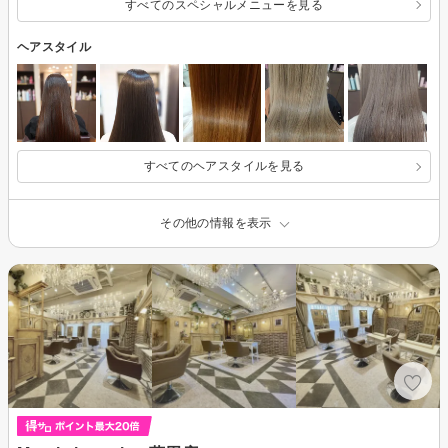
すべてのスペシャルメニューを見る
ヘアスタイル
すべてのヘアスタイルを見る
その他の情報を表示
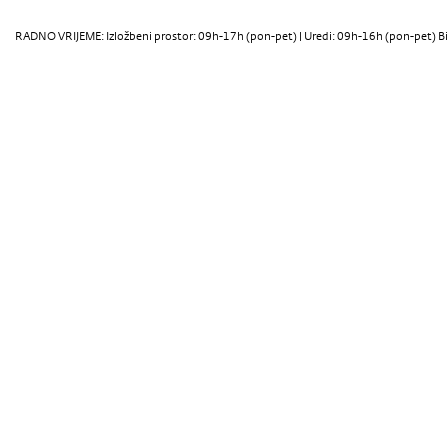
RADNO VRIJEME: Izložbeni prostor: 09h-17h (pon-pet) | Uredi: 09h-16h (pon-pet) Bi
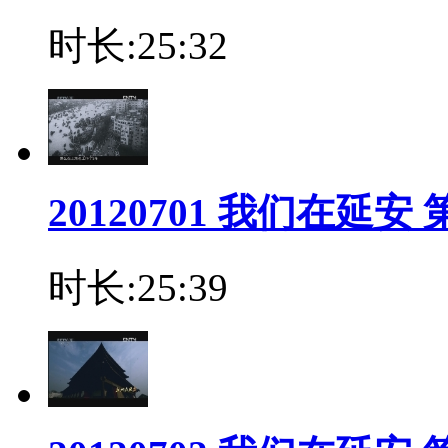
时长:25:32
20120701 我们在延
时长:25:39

::::::::::

◆ TASK TO CARRY OUT ◆
The answer should contain every line of the material exactly as written and no pictures.

◆ ANSWER TO THIS EXERCISE ◆
すべてのスペシャルメニューを見る
ヘアスタイル
すべてのヘアスタイルを見る
その他の情報を表示
RADNO VRIJEME: Izložbeni prostor: 09h-17h (pon-pet) | Uredi: 09h-16h (pon-pet) Bi
时长:25:32
20120701 我们在延
时长:25:39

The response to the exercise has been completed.